While in Dnipro, Natalya joined with family and other citizens making Molotov cocktails. She said: “We all helped. This was a contribution to help our Army. Everyone will do something to help Ukraine.”

Natalya thanked the people of Scotland and the UK for supporting Ukrainians.

She said: “I want to say thank you from the bottom of my heart and I also want people in Scotland and all other countries to pray for my country.”

Autoglass fitter Peter, 50 said he was overjoyed to be reunited with his wife.

He said: “Seeing her at the hotel today I felt a sense of relief, as much as anything else. Knowing that she was safe was the main thing. We both had a tear in our eye because you know what we’ve been through.

“But there’s still that worry in the back of your mind. You worry about her family. Obviously Natalya would want to go back and see her family and there’s concerns over that when that will ever happen.

“So you know, I think it’s a difficult time ahead. But at least we’re together. We got through Covid and we can get through this.”

Peter added: “It has been a really gruelling time for us, mentally and physically.

“Natalya had thought she would be another full day on the road but she was incredibly lucky in meeting a group of people to share a mini-bus with to get her to Uzhhorod to the Hungary border.

“The driver was Hungarian and he was clued up about the best way to do it, so he knew which border crossing would be the least busy.

‘By the time I woke up this morning she was in a shelter, safe from harm and having tea and sandwiches. She is exhausted and probably a bit traumatised, like everyone else, but we are aware that things could be so much worse.”
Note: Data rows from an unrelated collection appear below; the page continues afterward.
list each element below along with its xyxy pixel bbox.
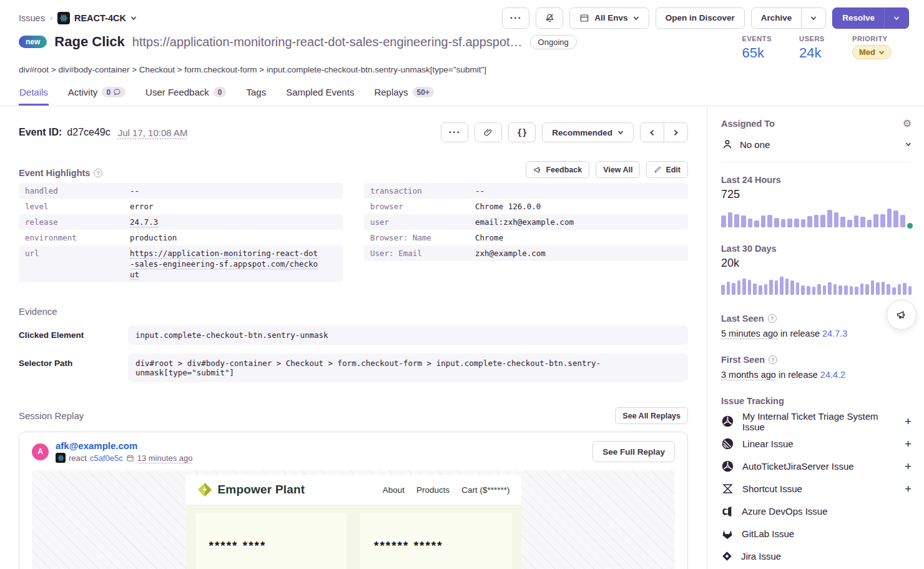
assignee-selector[interactable]: No one	[721, 138, 912, 162]
resolve-button-group: Resolve	[832, 7, 909, 29]
clicked-element-row: Clicked Element input.complete-checkout-…	[19, 325, 688, 345]
edit-button[interactable]: Edit	[646, 161, 688, 178]
first-seen-value: 3 months ago in release 24.4.2	[721, 370, 912, 380]
session-replay-title: Session Replay	[19, 410, 84, 421]
megaphone-icon	[896, 309, 907, 320]
more-actions-button[interactable]: ···	[502, 7, 529, 29]
url-link[interactable]: https://application-monitoring-react-dot…	[130, 248, 320, 280]
feedback-button[interactable]: Feedback	[526, 161, 589, 178]
archive-button-group: Archive	[751, 7, 827, 29]
tab-details[interactable]: Details	[19, 82, 49, 106]
json-button[interactable]: {}	[508, 122, 536, 142]
environment-filter-button[interactable]: All Envs	[569, 7, 649, 29]
first-seen-title: First Seen?	[721, 355, 912, 365]
tab-activity[interactable]: Activity 0	[67, 82, 126, 106]
last-24-hours-chart[interactable]	[721, 207, 912, 227]
highlight-row: handled--	[19, 183, 343, 199]
help-icon[interactable]: ?	[769, 355, 777, 364]
highlight-row: useremail:zxh@example.com	[364, 214, 688, 230]
react-project-icon	[57, 12, 70, 24]
shortcut-icon	[721, 482, 734, 495]
help-icon[interactable]: ?	[768, 314, 777, 323]
site-nav-products: Products	[416, 485, 450, 495]
breadcrumb-issues-link[interactable]: Issues	[19, 13, 45, 23]
next-event-button[interactable]	[664, 122, 688, 142]
tab-tags[interactable]: Tags	[245, 82, 267, 106]
first-seen-time[interactable]: 3 months ago	[721, 370, 776, 380]
bell-slash-icon	[544, 12, 555, 23]
react-project-icon	[56, 453, 66, 463]
jira-icon	[721, 550, 733, 562]
archive-dropdown-button[interactable]	[801, 7, 826, 29]
issue-tracking-label[interactable]: Azure DevOps Issue	[742, 506, 912, 517]
replay-card: A afk@example.com react c5af0e5c	[19, 432, 688, 569]
project-selector[interactable]: REACT-4CK	[57, 12, 137, 24]
add-issue-link-button[interactable]: +	[905, 483, 912, 495]
person-icon	[721, 138, 734, 151]
replay-preview[interactable]: Empower Plant About Products Cart ($****…	[32, 470, 675, 569]
azure-devops-icon	[721, 505, 734, 518]
assigned-to-title: Assigned To	[721, 119, 775, 129]
top-bar: Issues › REACT-4CK ···	[0, 0, 924, 31]
see-full-replay-button[interactable]: See Full Replay	[592, 441, 675, 462]
issue-tracking-label[interactable]: AutoTicketJiraServer Issue	[742, 461, 897, 472]
status-badge[interactable]: Ongoing	[530, 35, 577, 49]
previous-event-button[interactable]	[640, 122, 664, 142]
site-nav: About Products Cart ($******)	[383, 485, 510, 495]
first-seen-release-link[interactable]: 24.4.2	[820, 370, 845, 380]
event-timestamp[interactable]: Jul 17, 10:08 AM	[118, 127, 188, 138]
add-issue-link-button[interactable]: +	[905, 460, 912, 472]
see-all-replays-button[interactable]: See All Replays	[615, 407, 688, 424]
gear-icon[interactable]: ⚙	[903, 117, 912, 129]
event-more-button[interactable]: ···	[441, 122, 468, 142]
floating-feedback-button[interactable]	[887, 300, 917, 330]
clicked-element-value: input.complete-checkout-btn.sentry-unmas…	[128, 325, 688, 345]
issue-tracking-label[interactable]: Shortcut Issue	[742, 483, 897, 494]
event-sort-label: Recommended	[552, 128, 612, 137]
breadcrumb: Issues › REACT-4CK	[19, 12, 137, 24]
issue-tracking-item: AutoTicketJiraServer Issue +	[721, 459, 912, 473]
resolve-dropdown-button[interactable]	[884, 7, 909, 29]
tab-sampled-events[interactable]: Sampled Events	[285, 82, 355, 106]
add-issue-link-button[interactable]: +	[905, 415, 912, 427]
tab-replays[interactable]: Replays 50+	[373, 82, 435, 106]
open-in-discover-button[interactable]: Open in Discover	[656, 7, 745, 29]
issue-url: https://application-monitoring-react-dot…	[132, 35, 523, 49]
priority-stat: PRIORITY Med	[852, 35, 892, 61]
last-seen-release-link[interactable]: 24.7.3	[822, 329, 847, 339]
issue-tracking-label[interactable]: Jira Issue	[741, 551, 912, 562]
event-sort-selector[interactable]: Recommended	[542, 122, 634, 142]
replay-timestamp[interactable]: 13 minutes ago	[137, 453, 193, 463]
replay-user-link[interactable]: afk@example.com	[56, 440, 193, 451]
highlight-row: Browser: NameChrome	[364, 230, 688, 245]
users-count[interactable]: 24k	[799, 45, 825, 61]
last-30-days-chart[interactable]	[721, 276, 912, 295]
archive-button[interactable]: Archive	[751, 7, 802, 29]
view-all-button[interactable]: View All	[596, 161, 640, 178]
priority-selector[interactable]: Med	[852, 45, 892, 59]
replay-release-link[interactable]: c5af0e5c	[90, 453, 123, 463]
activity-count-badge: 0	[106, 88, 111, 97]
mute-alerts-button[interactable]	[536, 7, 563, 29]
tab-user-feedback[interactable]: User Feedback 0	[145, 82, 227, 106]
issue-culprit: div#root > div#body-container > Checkout…	[0, 61, 924, 74]
last-seen-value: 5 minutes ago in release 24.7.3	[721, 329, 912, 339]
calendar-icon	[126, 454, 134, 462]
add-issue-link-button[interactable]: +	[905, 438, 912, 450]
issue-tracking-item: Shortcut Issue +	[721, 482, 912, 496]
last-seen-time[interactable]: 5 minutes ago	[721, 329, 778, 339]
selector-path-row: Selector Path div#root > div#body-contai…	[19, 354, 688, 382]
attachments-button[interactable]	[474, 122, 502, 142]
last-seen-title: Last Seen?	[721, 314, 912, 324]
issue-tracking-label[interactable]: My Internal Ticket Triage System Issue	[742, 411, 897, 432]
issue-tracking-label[interactable]: Linear Issue	[742, 438, 897, 449]
chevron-down-icon	[893, 15, 900, 21]
event-id-value: d27ce49c	[67, 127, 110, 138]
issue-tracking-label[interactable]: GitLab Issue	[742, 528, 912, 539]
issue-tracking-item: GitLab Issue	[721, 527, 912, 541]
resolve-button[interactable]: Resolve	[832, 7, 885, 29]
events-count[interactable]: 65k	[742, 45, 772, 61]
release-link[interactable]: 24.7.3	[130, 217, 158, 227]
help-icon[interactable]: ?	[94, 169, 102, 177]
selector-path-label: Selector Path	[19, 354, 128, 368]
The UK Home Office has recently announced that Ukrainians who are immediate and extended family members of British nationals can gain access to the UK during the current conflict.
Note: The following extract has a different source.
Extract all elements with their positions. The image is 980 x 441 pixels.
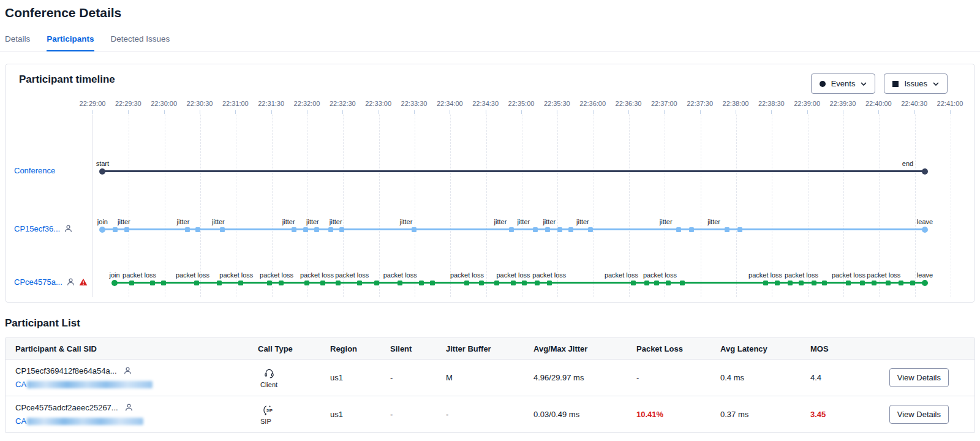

But the Record previously told how the Home Office told Natalya she needed a spouse visa from her home country if she wanted to stay in Britain.

She was advised to fly there from her home in Boddam, near Peterhead, two days before the invasion despite PM Boris Johnson saying disaster was looming.

Natalya was warned in a letter that if she did not get the visa from the Ukraine she would be regarded as an “overstayer” and that would damage any further bid for a spouse visa to enable her to live her life in Scotland.

Natalya was forced to use cash raised by her parents selling their jewellery while Peter is using up the £3300 set aside for a full spouse visa for his travel costs.

Peter boarded a flight from Aberdeen to Gatwick on Tuesday before making the connection to Budapest.

He had not expected to see Natalya until Thursday and was terrified that something might happen to her before she crossed the border.

He said: “Natalya has been very resourceful and I don’t think many people would have been able to plot a course the way she did. She’s had a lot of hardship but it could have been tougher if she’d just got into the worst of the queues to get into Poland at Lviv.”

Natalya and Peter’s constituency MSP Karen Adam said the Home Office must learn lessons after sending Natalya into obvious danger.

She has written to Home Secretary Priti Patel specifically about Natalya’s case.

Adam said: “I am incredibly relieved to hear the news that Natalya, with the help of her partner Peter, has managed to cross the Ukrainian border to reach Budapest.

“Questions have been asked of the Home Office and lessons must be learned from the UK government. This has only highlighted how the visa system is entirely unfit for purpose to the point it endangered the safety of my constituent, Natalya.

“I have today written to the UK government’s Home Secretary, Priti Patel, to demand action is taken to ensure that the safety and wellbeing of my constituents are never endangered in this way again.”